For its March monthly movie, the SC Progressive Network will feature THE PEOPLE SPEAK, a documentary film inspired by the books A People’s History of the United States and Voices of a People’s History, which chronicles the lives and experiences of ordinary Americans who, through their words and actions, changed the course of our history.
The movie will be shown March 27 at Conundrum Music Hall, 626 Meeting St., West Columbia. Free entrance, free popcorn. A fine selection of beer, wine, and sodas will be available for purchase. Door opens at 6:30pm; film at 7pm.
The philosophy espoused in the film is that change doesn’t come from the top, but rather from the bottom, and that without those everyday citizens pushing for betterment, there would be no America. This film takes us on a journey from the founding of our country to the civil rights movement, all the way up through today.
Author, historian, teacher, activist, and now television producer Dr. Howard Zinn is a man on a mission. He wants Americans to recognize the power of protest in shaping their country’s history. Along with executive producers Matt Damon, Chris Moore, Josh Brolin, and Anthony Arnove, he is moving his message from high schools and college campuses to film and, later this year, to HISTORY.
Zinn, who died in 2010 at 87, has been a history professor for most of his professional career, and in the lecture hall and in his writings, particularly his very popular A People’s History of the United States, he espouses history “from the ground up” in an articulate and engaging way. If our textbooks present the story of America only through the eyes of its generals and presidents, Zinn argues, it gives “a distorted view of the past.” Certainly he provides a powerful counterbalance to the hero-centric approach of traditional textbooks. In 2004 Zinn joined with Dr. Anthony Arnove to publish a collection of primary source documents titled Voices of a People’s History of the United States, an academic bestseller on college and high school campuses. The materials range across the length of American history and feature letters, petitions, poems, speeches, and songs from “women and slaves, immigrants and youth, soldiers and students.”

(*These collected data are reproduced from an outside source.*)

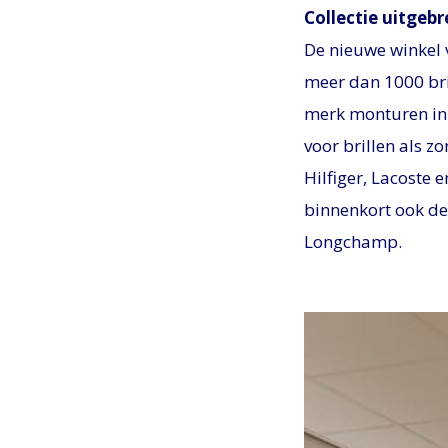
Collectie uitgebr
De nieuwe winkel 
meer dan 1000 bri
merk monturen in 
voor brillen als 
Hilfiger, Lacoste
binnenkort ook de
Longchamp.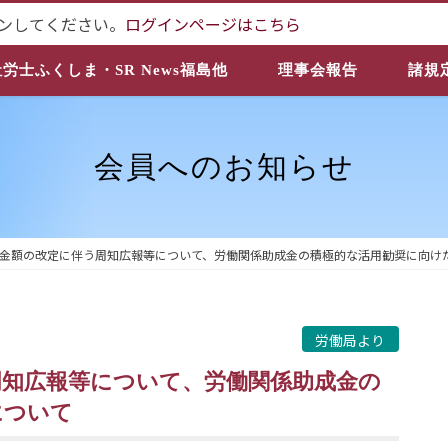
ンしてください。
ログインページはこちら
社労士ふくしま・SR News福島他
理事会報告
諸規
会員へのお知らせ
金額の改定に伴う周知広報等について、労働関係助成金の積極的な活用勧奨に向け
労働局より
について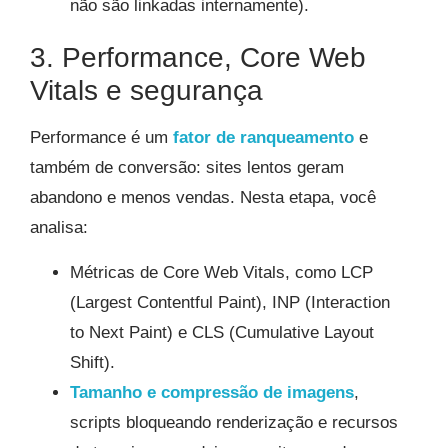
não são linkadas internamente).
3. Performance, Core Web
Vitals e segurança
Performance é um
fator de ranqueamento
e
também de conversão: sites lentos geram
abandono e menos vendas. Nesta etapa, você
analisa:
Métricas de Core Web Vitals, como LCP
(Largest Contentful Paint), INP (Interaction
to Next Paint) e CLS (Cumulative Layout
Shift).
Tamanho e compressão de imagens
,
scripts bloqueando renderização e recursos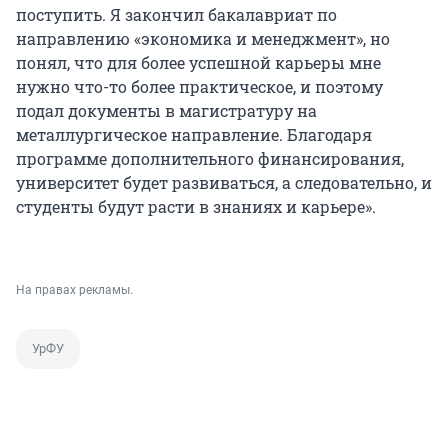
поступить. Я закончил бакалавриат по
направлению «экономика и менеджмент», но
понял, что для более успешной карьеры мне
нужно что-то более практическое, и поэтому
подал документы в магистратуру на
металлургическое направление. Благодаря
программе дополнительного финансирования,
университет будет развиваться, а следовательно, и
студенты будут расти в знаниях и карьере».
На правах рекламы.
УрФУ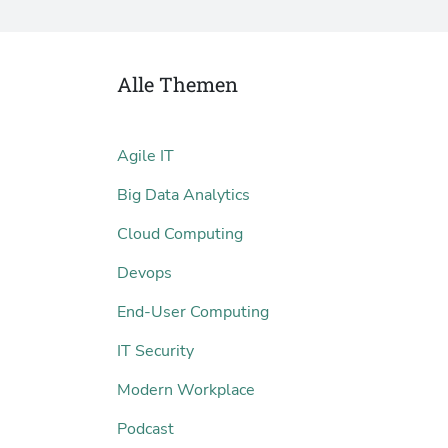
Alle Themen
Agile IT
Big Data Analytics
Cloud Computing
Devops
End-User Computing
IT Security
Modern Workplace
Podcast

Zinn and Arnove began to organize public performances of selections from Voices in 2003, before its official release, when A People’s History of the United States sold its 1 millionth copy (it has now surpassed the 2 million mark). Today, Voices brings alive the words and emotions of the past with songs and dramatic readings performed by well-established artists. At a presentation this past May celebrating the publication of A Young People’s History of the United States in New York City, seven performers gave new life to the words of famous dissenters — such as Elizabeth Cady Stanton, Frederick Douglass, and Martin Luther King Jr. — and lesser known, but equally stirring, voices from the past.